Large-scale site architecture have to consider 10 issues

2010-03-14  来源:本站原创  分类:Internet  人气:243 

Transfer from:

Here's a large site architecture includes only high interactivity highly interactive, data-driven large-scale Web site, based on all the well-known reasons, we do not rely on a number of news categories and static HTML structure can be achieved, and our high-load high data exchange of high data mobility site, for example, such as at home and, happy family of network architecture and the like web2.0. We do not discuss here is the PHP or JSP or. NET environment, we see a problem from the aspect of architecture, not a problem to achieve language, language advantage is achieved, not good or bad, whether you choose any language, structure are necessary to face.

Here to discuss the major sites and the consideration to note

1, massive data processing

As we all know, for some relatively small sites, the data is not very large, select and update can solve our problems, their load is not great, plus up to a few index can handle that. For large Web sites, the daily amount of data may be millions, if a poorly designed-many Guanxi, Zai There is no problem of early, but the As subscribers have grown, the amount of data will be Jihe level of growth. At this time we select a table and update the time (not that many table join) the cost is very high.

2, concurrent processing of data

In some time, have a CTO 2.0 undertaking, is the cache. For caching at high concurrency is high time to deal with a big problem. Zai the application, the cache is globally shared, and but in us Xiugai of when, if two or more urge the cache has Gengxin of Yaoqiu the case, the application will Zhijie of the die. This time, you need a good strategy for concurrent processing of data and caching strategies.

Another is a database deadlock, perhaps normally we do not feel, the deadlock in the case of high concurrent appearance of probability is very high, the disk cache is a big problem.

3, file storage issue

Some support for the 2.0 file upload sites, increasing hard drive capacity in the fortunate when we should consider that more documents are stored and how to be a valid index. Common program of the document by date and type of storage. But when the file content is vast amounts of data in the case, if a hard disk storage of 500 G the trivial file, then the maintenance and use of the time when the disk of Io is a huge problem, even if your bandwidth sufficient, but you The disk may not respond to come.

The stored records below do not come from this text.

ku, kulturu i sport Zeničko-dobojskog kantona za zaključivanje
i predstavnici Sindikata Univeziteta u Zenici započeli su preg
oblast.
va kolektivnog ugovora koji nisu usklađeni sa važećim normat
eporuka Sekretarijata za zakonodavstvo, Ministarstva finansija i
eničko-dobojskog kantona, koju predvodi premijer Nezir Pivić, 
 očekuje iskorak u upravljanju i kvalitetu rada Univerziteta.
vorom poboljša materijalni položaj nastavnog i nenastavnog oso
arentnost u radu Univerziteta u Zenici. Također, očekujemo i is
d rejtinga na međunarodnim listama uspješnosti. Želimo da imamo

If this time is also involved in uploading, the disk is very easy to over the.

Perhaps raid and dedicated storage server to solve immediate problems, but there is a problem around the access problem, maybe our server in Beijing, Yunnan or Xinjiang may access speed how to solve? If so distributed, then we The file structure of the index and how to plan.

So we have to admit, the file storage is a very easy question

4, the relationship between the data processing

We can easily comply with the planning of a third paradigm of the database, which is filled with many to many relationships, but also with the GUID to replace INDENTIFY COLUMN, however, full of the 2.0-many relationships, the third paradigm is the first one should be abandoned. To be effective over the table to minimize the joint inquiry.

5, data indexing problem

As we all know, the index is to improve the efficiency of query the database of the most the most affordable easiest solution. However, in the case of high-UPDATE, update and delete the cost will be high not think about it, I encountered a situation where the index is updated when a focused 10 minutes to complete, then for the site, these basic is intolerable.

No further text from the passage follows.